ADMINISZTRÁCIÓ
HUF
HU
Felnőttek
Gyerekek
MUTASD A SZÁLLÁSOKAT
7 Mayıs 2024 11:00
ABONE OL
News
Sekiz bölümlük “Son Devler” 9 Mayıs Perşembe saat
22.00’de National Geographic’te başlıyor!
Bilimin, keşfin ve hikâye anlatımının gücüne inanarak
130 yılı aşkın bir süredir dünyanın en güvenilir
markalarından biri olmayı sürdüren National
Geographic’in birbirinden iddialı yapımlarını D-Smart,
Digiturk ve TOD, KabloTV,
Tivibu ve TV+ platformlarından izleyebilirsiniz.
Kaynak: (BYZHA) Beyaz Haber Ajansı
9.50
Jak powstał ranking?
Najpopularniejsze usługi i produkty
==
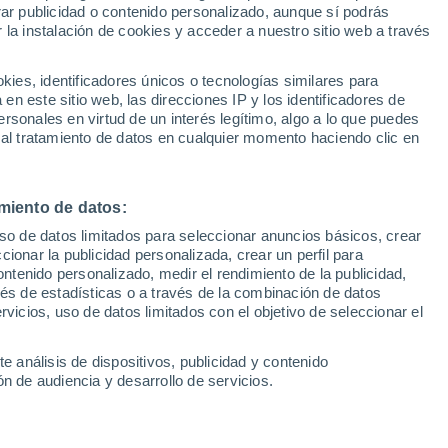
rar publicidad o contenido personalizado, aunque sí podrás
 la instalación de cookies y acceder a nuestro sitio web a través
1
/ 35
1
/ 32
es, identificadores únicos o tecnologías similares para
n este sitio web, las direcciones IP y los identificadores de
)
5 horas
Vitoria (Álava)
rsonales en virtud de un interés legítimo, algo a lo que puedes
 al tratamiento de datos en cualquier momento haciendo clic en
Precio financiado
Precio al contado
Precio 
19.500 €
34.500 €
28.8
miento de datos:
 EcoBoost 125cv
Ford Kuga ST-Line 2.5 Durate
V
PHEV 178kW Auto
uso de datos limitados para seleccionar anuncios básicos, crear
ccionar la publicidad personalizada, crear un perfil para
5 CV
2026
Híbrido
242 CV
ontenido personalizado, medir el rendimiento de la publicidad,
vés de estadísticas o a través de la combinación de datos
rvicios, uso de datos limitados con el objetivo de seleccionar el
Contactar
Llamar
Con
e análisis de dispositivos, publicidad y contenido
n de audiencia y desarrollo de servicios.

PROBLEM DETAILS |
Track down all lines above with the string "Mayıs" and copy them.

RESPONSE TO THE EXERCISE |
7 Mayıs 2024 11:00
Sekiz bölümlük “Son Devler” 9 Mayıs Perşembe saat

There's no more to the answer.